Denton County National Bank

The Denton County National Bank building sits at the southeast corner of the Square on Locust Street. Ada Raley was elected as chairwoman of the bank’s board of directors in 1926 and served for 26 years.

An avid gardener, Ada started a combination rock and formal backyard garden in 1932 that still exists. At the time, yards weren’t landscaped. Ada told a newspaper reporter she gladly shared her garden. She overwintered ferns in an area beneath the porch she called “the pit” and guarded the goldfish pond from cats hunting snacks. Fred Westcourt, who taught at the Texas State College for Women, now Texas Woman’s University, used her garden as a classroom.

Although Ada never had children, she supported others. She left money to younger women, including Ada Margaret McCray, who was to receive Ada’s small diamond ring upon finishing her education.

A Denton Record-Chronicle article described an unnamed student at North Texas State College, now the University of North Texas, who needed housing while completing his master’s degree and in exchange helped with her garden.
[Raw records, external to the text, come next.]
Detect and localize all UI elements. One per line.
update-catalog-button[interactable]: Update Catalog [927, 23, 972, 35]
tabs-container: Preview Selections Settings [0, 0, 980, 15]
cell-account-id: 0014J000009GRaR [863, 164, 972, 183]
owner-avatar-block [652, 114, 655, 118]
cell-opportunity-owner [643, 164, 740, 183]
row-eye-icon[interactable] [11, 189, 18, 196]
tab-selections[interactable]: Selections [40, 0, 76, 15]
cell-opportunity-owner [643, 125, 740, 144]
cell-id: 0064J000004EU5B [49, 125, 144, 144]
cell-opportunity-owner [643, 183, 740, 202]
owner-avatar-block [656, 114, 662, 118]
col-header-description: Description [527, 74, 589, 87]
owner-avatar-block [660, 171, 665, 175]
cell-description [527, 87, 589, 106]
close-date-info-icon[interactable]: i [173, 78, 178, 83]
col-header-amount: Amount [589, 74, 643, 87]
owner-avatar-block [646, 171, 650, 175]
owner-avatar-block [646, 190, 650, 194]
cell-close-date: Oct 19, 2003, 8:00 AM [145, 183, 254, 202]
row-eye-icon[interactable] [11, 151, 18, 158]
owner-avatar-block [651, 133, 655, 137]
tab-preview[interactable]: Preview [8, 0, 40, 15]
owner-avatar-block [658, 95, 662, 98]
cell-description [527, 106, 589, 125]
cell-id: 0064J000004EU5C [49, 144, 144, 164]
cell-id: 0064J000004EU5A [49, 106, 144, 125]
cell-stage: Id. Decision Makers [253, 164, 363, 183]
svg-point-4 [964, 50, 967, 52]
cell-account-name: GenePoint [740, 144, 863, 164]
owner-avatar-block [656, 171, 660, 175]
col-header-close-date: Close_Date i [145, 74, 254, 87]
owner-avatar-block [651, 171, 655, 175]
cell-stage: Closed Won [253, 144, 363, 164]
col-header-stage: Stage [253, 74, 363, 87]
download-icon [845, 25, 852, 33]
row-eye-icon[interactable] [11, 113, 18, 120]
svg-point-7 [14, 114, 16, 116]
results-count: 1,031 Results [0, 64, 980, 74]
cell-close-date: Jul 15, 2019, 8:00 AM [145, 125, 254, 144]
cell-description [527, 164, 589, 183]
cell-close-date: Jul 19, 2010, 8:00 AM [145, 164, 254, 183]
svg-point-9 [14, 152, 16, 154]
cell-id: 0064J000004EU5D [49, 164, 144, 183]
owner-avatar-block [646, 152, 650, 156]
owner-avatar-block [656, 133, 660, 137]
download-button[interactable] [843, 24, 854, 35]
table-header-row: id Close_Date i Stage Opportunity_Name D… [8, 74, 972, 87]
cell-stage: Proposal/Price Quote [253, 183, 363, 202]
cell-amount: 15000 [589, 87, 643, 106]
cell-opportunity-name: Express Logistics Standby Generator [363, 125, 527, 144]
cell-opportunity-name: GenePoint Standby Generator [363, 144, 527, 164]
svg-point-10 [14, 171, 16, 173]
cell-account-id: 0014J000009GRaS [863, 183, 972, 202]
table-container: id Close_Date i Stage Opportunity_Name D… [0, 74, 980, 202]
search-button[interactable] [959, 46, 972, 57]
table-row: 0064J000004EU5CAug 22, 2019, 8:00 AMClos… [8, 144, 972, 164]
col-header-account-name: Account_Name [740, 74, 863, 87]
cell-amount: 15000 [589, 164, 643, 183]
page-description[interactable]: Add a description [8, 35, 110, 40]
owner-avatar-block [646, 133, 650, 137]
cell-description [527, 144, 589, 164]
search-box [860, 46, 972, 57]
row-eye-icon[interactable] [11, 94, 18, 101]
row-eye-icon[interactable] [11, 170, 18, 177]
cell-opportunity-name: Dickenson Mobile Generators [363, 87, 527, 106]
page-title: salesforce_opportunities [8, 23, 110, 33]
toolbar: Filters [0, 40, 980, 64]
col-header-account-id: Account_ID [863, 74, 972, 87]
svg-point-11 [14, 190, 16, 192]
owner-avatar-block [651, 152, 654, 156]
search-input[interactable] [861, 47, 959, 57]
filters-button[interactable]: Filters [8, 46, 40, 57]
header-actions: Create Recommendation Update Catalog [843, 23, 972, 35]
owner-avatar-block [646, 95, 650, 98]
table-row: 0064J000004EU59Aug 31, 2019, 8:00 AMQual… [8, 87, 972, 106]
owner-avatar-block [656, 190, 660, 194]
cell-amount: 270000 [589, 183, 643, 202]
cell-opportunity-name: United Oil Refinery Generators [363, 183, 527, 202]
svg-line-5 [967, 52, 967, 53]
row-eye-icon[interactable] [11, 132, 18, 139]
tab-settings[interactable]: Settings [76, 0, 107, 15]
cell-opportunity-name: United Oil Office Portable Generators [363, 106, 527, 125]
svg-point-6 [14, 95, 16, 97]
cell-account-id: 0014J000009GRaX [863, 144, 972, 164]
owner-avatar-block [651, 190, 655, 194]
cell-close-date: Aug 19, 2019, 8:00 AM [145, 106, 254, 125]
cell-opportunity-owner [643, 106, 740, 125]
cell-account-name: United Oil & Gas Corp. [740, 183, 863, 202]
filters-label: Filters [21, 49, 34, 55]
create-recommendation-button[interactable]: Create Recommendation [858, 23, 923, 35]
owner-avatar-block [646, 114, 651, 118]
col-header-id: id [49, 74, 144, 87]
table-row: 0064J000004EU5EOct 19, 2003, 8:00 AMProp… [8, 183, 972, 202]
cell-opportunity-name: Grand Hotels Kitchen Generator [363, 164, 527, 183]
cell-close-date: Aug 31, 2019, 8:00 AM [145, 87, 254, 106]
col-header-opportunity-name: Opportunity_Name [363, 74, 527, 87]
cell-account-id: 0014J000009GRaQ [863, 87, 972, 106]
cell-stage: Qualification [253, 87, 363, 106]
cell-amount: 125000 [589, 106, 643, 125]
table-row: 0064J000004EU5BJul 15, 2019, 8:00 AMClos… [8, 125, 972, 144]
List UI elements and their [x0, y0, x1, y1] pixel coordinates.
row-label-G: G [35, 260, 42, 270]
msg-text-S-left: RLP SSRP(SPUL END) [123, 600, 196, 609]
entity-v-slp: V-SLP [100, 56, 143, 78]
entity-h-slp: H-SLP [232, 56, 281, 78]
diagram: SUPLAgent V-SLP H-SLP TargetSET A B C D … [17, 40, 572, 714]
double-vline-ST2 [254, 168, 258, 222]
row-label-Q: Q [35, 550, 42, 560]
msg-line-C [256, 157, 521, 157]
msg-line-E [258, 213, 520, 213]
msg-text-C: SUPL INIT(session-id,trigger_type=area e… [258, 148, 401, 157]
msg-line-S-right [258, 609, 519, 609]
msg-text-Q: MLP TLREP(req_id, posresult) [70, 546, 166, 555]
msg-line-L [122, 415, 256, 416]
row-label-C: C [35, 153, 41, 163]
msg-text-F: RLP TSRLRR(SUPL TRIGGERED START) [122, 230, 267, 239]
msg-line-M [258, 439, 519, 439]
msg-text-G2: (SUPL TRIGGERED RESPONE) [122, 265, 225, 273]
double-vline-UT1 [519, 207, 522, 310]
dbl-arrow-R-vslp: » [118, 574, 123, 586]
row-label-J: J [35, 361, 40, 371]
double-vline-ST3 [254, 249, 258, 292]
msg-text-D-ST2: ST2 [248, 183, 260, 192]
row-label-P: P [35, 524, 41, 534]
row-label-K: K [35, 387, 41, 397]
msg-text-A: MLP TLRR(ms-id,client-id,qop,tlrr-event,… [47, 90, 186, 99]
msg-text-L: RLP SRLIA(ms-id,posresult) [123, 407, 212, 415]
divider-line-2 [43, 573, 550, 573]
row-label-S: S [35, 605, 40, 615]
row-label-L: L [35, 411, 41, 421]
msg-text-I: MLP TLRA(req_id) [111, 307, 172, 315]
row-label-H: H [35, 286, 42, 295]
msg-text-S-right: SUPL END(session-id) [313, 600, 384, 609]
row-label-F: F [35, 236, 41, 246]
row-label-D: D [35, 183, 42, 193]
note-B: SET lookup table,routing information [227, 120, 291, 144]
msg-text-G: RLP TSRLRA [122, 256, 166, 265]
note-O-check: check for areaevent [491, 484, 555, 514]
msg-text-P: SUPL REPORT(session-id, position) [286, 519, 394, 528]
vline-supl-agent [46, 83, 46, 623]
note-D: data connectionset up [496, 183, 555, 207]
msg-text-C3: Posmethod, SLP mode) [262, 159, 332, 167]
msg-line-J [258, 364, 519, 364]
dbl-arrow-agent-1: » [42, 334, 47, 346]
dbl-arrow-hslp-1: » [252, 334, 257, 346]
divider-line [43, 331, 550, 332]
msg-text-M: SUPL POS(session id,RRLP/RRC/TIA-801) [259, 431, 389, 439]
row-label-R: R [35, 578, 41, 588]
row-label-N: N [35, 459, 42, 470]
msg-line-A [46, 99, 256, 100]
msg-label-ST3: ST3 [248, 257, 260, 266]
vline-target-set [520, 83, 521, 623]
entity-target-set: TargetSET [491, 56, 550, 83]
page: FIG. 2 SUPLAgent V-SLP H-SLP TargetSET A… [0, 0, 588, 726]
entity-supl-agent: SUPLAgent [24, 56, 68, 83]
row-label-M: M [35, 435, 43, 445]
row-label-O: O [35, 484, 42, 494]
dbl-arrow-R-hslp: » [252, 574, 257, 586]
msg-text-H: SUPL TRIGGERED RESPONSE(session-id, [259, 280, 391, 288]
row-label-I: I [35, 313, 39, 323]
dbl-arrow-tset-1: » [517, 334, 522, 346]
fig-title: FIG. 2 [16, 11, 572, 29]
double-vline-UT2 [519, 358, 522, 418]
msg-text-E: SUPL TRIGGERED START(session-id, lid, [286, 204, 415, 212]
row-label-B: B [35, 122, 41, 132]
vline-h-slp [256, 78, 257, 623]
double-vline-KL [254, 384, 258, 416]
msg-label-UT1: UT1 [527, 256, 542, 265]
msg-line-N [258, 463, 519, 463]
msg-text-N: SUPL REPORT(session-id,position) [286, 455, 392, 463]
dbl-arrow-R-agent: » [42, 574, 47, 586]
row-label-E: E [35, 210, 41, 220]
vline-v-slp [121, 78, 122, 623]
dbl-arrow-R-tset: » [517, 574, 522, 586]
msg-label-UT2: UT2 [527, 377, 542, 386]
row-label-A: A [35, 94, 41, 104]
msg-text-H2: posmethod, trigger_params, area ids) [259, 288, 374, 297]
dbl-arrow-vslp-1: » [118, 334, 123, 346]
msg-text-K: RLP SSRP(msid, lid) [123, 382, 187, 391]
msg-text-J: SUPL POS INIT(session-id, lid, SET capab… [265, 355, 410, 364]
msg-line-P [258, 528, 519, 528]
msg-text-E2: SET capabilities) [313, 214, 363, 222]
Raley's Drug Store at 111 W. Oak St., circa 1915.

After being injured in an automobile accident, Ada died at age 78 in March 1953. She left $75,000 seed money to build a wing of Flow Hospital on Scripture Hill. Denton County residents added a bond for $330,000, and a federal matching grant added $400,000. She also left money to develop the park Denton took from Quakertown residents with a swimming pool and landscaping.

Ed and Mary Jane Lane purchased 801 W. Oak St. on Feb. 14, 1955. They owned Lanes’ Ice Cream, next to present-day Loco Cafe. The house is now owned by Dr. Greg and Jane Lane Naugher, who continue Ada’s tradition of giving to the community.

Denton County sold Flow Hospital without deed restriction in 2004. Controversy erupted when developers replaced old-growth trees with college student apartments.

Frank and Ada Raley are buried in Denton’s IOOF Cemetery. Ada Raley is one of Denton’s forgotten heroes.